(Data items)
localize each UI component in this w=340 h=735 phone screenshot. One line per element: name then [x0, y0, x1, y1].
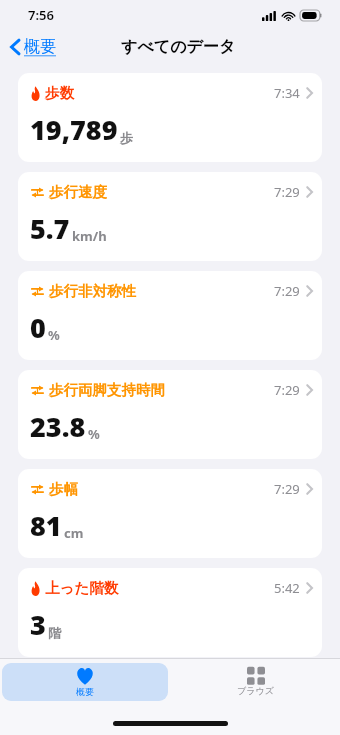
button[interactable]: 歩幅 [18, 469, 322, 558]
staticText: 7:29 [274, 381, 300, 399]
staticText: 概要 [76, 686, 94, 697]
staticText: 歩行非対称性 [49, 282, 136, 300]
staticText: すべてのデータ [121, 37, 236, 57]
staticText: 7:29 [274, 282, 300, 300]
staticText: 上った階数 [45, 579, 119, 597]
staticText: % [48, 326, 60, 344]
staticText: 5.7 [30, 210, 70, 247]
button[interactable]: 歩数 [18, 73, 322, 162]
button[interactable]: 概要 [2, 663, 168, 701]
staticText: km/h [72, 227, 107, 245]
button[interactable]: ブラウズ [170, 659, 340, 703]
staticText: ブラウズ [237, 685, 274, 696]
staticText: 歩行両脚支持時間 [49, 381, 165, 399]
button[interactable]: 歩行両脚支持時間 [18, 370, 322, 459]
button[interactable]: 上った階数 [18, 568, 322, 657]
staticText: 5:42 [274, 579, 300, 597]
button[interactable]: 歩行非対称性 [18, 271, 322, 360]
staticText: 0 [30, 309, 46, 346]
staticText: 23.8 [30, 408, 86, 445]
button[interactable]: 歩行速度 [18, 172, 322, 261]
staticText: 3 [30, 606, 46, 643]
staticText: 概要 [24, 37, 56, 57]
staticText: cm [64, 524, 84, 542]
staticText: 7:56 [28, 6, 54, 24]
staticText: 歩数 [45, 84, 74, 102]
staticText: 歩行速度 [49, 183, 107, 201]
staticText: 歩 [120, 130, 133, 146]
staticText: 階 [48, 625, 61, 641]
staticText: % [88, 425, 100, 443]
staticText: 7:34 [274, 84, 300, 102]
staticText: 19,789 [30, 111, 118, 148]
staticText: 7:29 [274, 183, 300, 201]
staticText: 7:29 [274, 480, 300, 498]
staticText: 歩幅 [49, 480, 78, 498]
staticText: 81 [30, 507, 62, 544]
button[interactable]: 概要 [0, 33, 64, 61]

### Problem to work on
Scan the data for lines with the word "歩行両脚支持時間". Report only how many there are.

### Written reply
2